Instructions to follow: Scan the entries below and extract each line with the word "Info" in it.

Page segmentation data:

----------------------------------------

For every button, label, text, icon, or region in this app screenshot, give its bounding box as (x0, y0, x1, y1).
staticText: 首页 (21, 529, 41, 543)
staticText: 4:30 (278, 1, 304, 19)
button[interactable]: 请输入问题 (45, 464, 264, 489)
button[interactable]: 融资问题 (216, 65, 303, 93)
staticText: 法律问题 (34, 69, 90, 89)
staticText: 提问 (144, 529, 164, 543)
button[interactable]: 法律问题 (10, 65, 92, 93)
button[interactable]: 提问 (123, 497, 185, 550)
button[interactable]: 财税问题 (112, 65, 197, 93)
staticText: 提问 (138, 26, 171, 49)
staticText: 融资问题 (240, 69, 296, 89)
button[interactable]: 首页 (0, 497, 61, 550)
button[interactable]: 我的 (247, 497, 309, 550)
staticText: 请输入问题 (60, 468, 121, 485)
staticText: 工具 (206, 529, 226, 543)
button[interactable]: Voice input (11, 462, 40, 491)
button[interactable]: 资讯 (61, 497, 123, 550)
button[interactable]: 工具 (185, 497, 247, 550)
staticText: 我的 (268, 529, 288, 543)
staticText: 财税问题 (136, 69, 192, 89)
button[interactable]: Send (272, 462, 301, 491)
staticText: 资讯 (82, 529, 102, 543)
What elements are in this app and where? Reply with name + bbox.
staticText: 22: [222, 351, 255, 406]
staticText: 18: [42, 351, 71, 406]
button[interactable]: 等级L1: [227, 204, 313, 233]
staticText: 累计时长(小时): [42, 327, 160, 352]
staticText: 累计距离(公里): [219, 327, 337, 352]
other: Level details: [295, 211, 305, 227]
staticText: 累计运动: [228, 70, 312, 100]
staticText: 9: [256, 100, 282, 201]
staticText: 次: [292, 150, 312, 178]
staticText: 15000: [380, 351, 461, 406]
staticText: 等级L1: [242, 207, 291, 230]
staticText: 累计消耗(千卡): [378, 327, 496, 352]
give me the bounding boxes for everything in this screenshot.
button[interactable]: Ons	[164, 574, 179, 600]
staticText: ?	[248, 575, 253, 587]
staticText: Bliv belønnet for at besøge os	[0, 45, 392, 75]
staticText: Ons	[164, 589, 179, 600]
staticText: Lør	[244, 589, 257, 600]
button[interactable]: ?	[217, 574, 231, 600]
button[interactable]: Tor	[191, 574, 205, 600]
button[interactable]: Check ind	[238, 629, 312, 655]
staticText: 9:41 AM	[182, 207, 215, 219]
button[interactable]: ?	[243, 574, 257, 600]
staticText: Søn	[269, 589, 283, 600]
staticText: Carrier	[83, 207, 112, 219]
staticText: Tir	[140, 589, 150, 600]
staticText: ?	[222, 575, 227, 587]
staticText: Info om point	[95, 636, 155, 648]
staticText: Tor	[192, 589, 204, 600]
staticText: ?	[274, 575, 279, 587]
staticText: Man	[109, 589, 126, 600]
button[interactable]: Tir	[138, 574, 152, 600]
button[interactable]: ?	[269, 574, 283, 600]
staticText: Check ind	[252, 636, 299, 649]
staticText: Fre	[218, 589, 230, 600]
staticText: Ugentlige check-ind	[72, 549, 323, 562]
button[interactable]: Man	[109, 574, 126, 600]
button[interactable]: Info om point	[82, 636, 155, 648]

----------------------------------------

Problem solution:
staticText: Info om point	[95, 636, 155, 648]
button[interactable]: Info om point	[82, 636, 155, 648]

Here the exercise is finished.